Sahakari Spice Farm Goa
We visited the Sahakari Spice Farm which is one of the largest and famous spice gardens in Goa. The Sahakari Spice Farm is spread over 130 acres of which 60 acres are reserved for the cultivation of spices, fruits, medicinal trees, and herbs.
Tickets and Prices
We visited during the Christmas week and it was extremely crowded. Though it took us a few minutes to enter and park our car we had no problems later joining a tour or having lunch due to the crowd. Everything seemed to be well managed.
The ticket counter is located next to the parking. The ticket when we visited (2018) was 400 per person which included the tour of the spice farm and the buffet lunch. We bought the tickets and walked into the ‘Welcome Area’ which was a pleasant pavilion bedecked with coconut palm leaves where we were welcomed with lemongrass tea which was very refreshing after driving in the scorching sun.
We had read that they welcome with traditional Aarti, Kumkum and Garlands which was not the case when we visited probably due to a large number of visitors.
Spice Farm Tour
Out of the 130 acres of the spice garden, only 1 acre is accessible to the visitors and the site where the tour of the spice farm takes place. The tour walks you through the lush wooded area amidst the aroma of spices, fresh cool air, and the gushing of the stream which makes for a unique experience.
We had done a tour of the spice garden before in Kerala a few years back but it is always an amazing experience walking through these gardens and learning about the spices we get to know something new every time.
We learned about the processing of Feni which is the popular liquor produced in Goa. Feni is obtained by fermentation of cashew apples which are found in abundance in the state of Goa.

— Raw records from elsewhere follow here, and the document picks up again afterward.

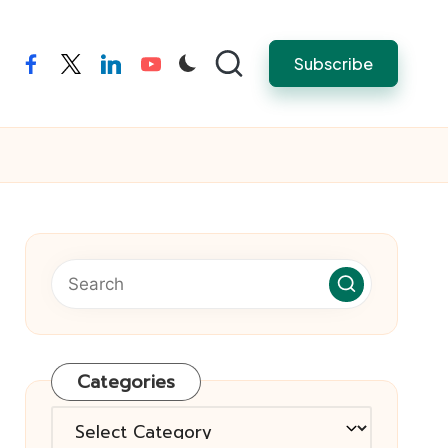
Subscribe
facebook
twitter
linkedin
youtube
Categories
Categories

The guide explained us the process of fermentation of cashew juice extract and the distillation process where Urrack (about 15% ) is produced after first distillation and ‘Cazulo’ ( about 40-42% alcohol) produced after the second round of distillation.
Tip – When you visit Goa you should definitely shop for some cashew nuts they are of very fine qualities.
Coming back to the spice garden, our tour guide also offered us to taste Feni about 30 ml. Accordingly, to her, up to 30 ml acts as a medicine for a cough, cold and above that acts as ‘fuel for the rocket’.
The tour was full of humor which the visitors enjoyed a lot.
The betel nut palm trees were in abundance in the garden. The climbing of these palms is much similar to that of coconut palms. The climbers just swing from palm to another without getting down which interesting to watch. The betel nut palms are planted close to each other to help the climbers swing to the next tree.
Betel nut is usually eaten with a pan or chewed directly and acts as a breath freshener. It is believed to have a great medicinal value which helps avoid cavities, gum infection, and indigestion.
There was a lot of interesting information shared about the spices too. Like the Piri Piri Chilli which is believed to be one of the most pungent in the world. And they grow in an upward direction as opposed to the normal chillis which grow in the downward direction.
We didn’t know there is the male and female version of the pineapples too. Though we have tried both the varieties back home never knew they were of a different gender. The female is yellow and sweet while the male ones are white inside and mostly sour.
We also got see the plants of many other spices like turmeric, pepper, ginger, coffee beans, cocoa, cardamom, and Vanilla.
Did you know there are two kinds of Cardomom – green and black. The green ones are mostly used in sweets the black ones are used in curries and biryanis. The black ones don’t have much medicinal value the green ones are good for eyesight, memory, depression, to relieve stress and good for digestion. And the cinnamon used in sweets and desserts is actually the bark of the tree? Amazing isn’t it? The bark of the tree is used as cinnamon, the leaves called Indian Bay Leaves and the dried Cinnamon buds are also used in cooking.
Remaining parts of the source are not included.